Armi, droga e telescopio: denunciato un 26enne di Portula
L’attività condotta dai carabinieri dopo la denuncia di un 27enne di Monza
Portula
Nella serata di venerdì 8 maggio, i carabinieri della stazione di Monza, con il personale della sezione operativa del Norm e con il supporto dei militari della stazione di Valdilana, hanno tratto in arresto in flagranza di reato un 26enne residente in provincia di Biella.
Il giovane è ritenuto responsabile del reato di detenzione illegale di armi e munizionamento, oltre a essere stato deferito in stato di libertà per i reati di minacce e porto ingiustificato di armi o strumenti atti ad offendere.
L’attività investigativa è scaturita a seguito della denuncia sporta nel pomeriggio dello stesso giorno da un cittadino egiziano di 27 anni residente a Monza.
Il denunciante ha riferito ai militari di aver ricevuto, tramite una piattaforma social, un video in cui il 26enne lo intimidiva mostrando delle armi da fuoco e delle munizioni.

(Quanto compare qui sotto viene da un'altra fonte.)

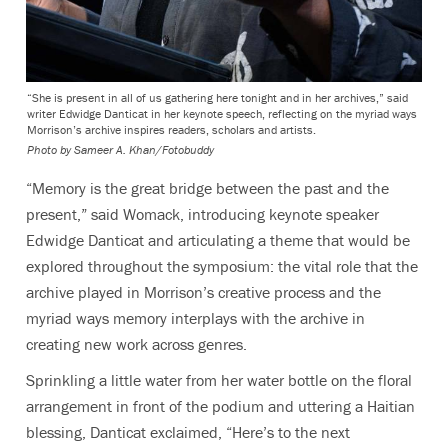
“She is present in all of us gathering here tonight and in her archives,” said
writer Edwidge Danticat in her keynote speech, reflecting on the myriad ways
Morrison’s archive inspires readers, scholars and artists.
Photo by
Sameer A. Khan/Fotobuddy
“Memory is the great bridge between the past and the
present,” said Womack, introducing keynote speaker
Edwidge Danticat and articulating a theme that would be
explored throughout the symposium: the vital role that the
archive played in Morrison’s creative process and the
myriad ways memory interplays with the archive in
creating new work across genres.
Sprinkling a little water from her water bottle on the floral
arrangement in front of the podium and uttering a Haitian
blessing, Danticat exclaimed, “Here’s to the next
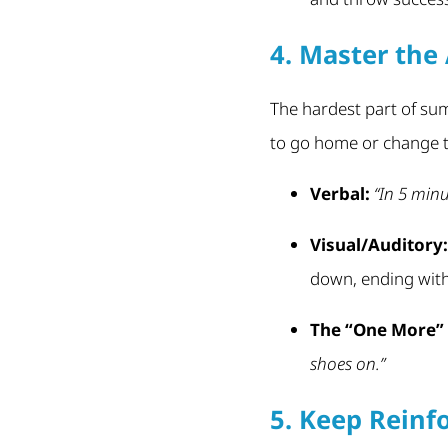
4. Master the 
The hardest part of summ
to go home or change t
Verbal:
“In 5 minu
Visual/Auditory:
down, ending with 
The “One More” 
shoes on.”
5. Keep Reinf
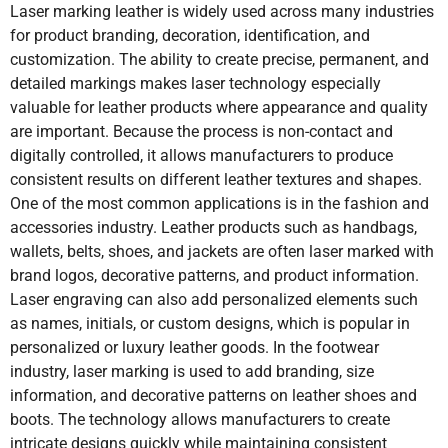
Marble
Yes
No
Yes
transfer
Laser marking leather is widely used across many industries
for product branding, decoration, identification, and
Granite
Yes
No
Yes
customization. The ability to create precise, permanent, and
Maintenance
Low
Screens
Pads and
detailed markings makes laser technology especially
Requirements
maintenance
require
plates
and minimal
cleaning
require
Wood
Yes
No
Yes
Y
valuable for leather products where appearance and quality
wear parts
and
regular
are important. Because the process is non-contact and
replacement
maintenanc
digitally controlled, it allows manufacturers to produce
MDF
Yes
No
Yes
Y
consistent results on different leather textures and shapes.
One of the most common applications is in the fashion and
Paper
Yes
No
Yes
Y
Marking
Highly
Consistency
May vary
accessories industry. Leather products such as handbags,
Consistency
consistent
may vary
due to pad
wallets, belts, shoes, and jackets are often laser marked with
due to digital
due to ink
wear or
Cardboard
Yes
No
Yes
Y
brand logos, decorative patterns, and product information.
laser control
distribution
pressure
Laser engraving can also add personalized elements such
changes
Textile
Yes
No
Yes
Y
as names, initials, or custom designs, which is popular in
personalized or luxury leather goods. In the footwear
industry, laser marking is used to add branding, size
Ceramic-
Yes
Yes
Yes
Operating
Low long-
Ongoing
Ongoing
Coated Metal
information, and decorative patterns on leather shoes and
Costs
term cost
cost for inks
cost for inks
boots. The technology allows manufacturers to create
due to lack of
and screens
pads, and
consumables
plates
intricate designs quickly while maintaining consistent
Anodized
Yes
Yes
Yes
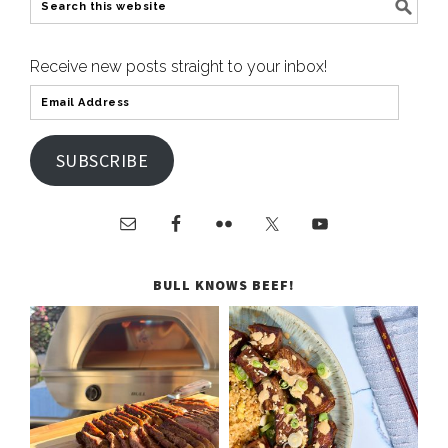
Receive new posts straight to your inbox!
SUBSCRIBE
BULL KNOWS BEEF!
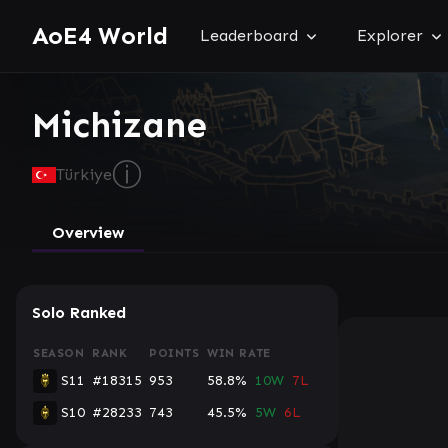
AoE4 World
Leaderboard
Explorer
Michizane
ⓘ
Türkiye
Overview
Solo Ranked
SEASON
RANK
POINTS
WIN RATE
S11
#18315
953
58.8%
10W
7L
S10
#28233
743
45.5%
5W
6L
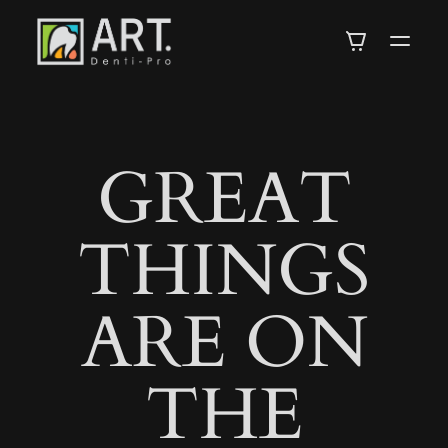
DENTI-
PRO
GREAT
ARTISTRY
THINGS
IN
ARE ON
DENTISTRY
THE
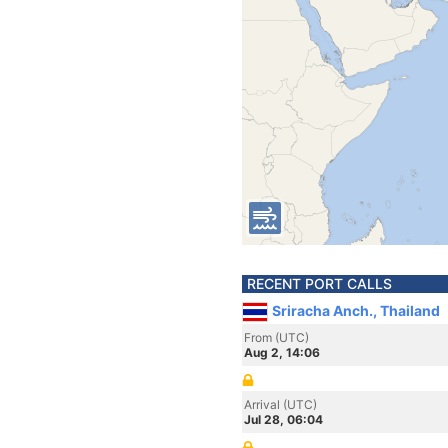
RECENT PORT CALLS
Sriracha Anch., Thailand
From (UTC)
Aug 2, 14:06
Arrival (UTC)
Jul 28, 06:04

All’origine del contrasto vi sarebbe un dissidio economico legato a presunte spettanze lavorative rivendicate dalla vittima nei confronti dell’indagato.
Grazie a un tempestivo coordinamento tra i reparti dell’Arma, il soggetto è stato localizzato a Portula. La perquisizione domiciliare, estesa a due abitazioni, ha permesso di rinvenire una pistola calibro 7.65 e un fucile calibro 12, unitamente a oltre 750 munizioni di vari calibri, 50 bossoli e 5 confezioni di polvere da sparo.
Tutto il materiale, risultato illegalmente detenuto, è stato sottoposto a sequestro a disposizione dell’autorità giudiziaria.
Le operazioni di ricerca sono proseguite sull’auto in uso al giovane, all’interno della quale i militari hanno rinvenuto un coltellino con lama di 15 centimetri e un bastone telescopico in metallo di 65 centimetri.
L’uomo è stato inoltre trovato in possesso di una modica quantità di sostanza stupefacente (0,4 grammi di cocaina), motivo per il quale è stato segnalato alla prefettura.
L’arrestato, su disposizione del pubblico ministero della Procura di Biella, è stato posto agli arresti domiciliari presso la propria abitazione in attesa dell’udienza di convalida.
Si precisa che la persona indagata è da ritenersi innocente fino a eventuale sentenza definitiva di condanna.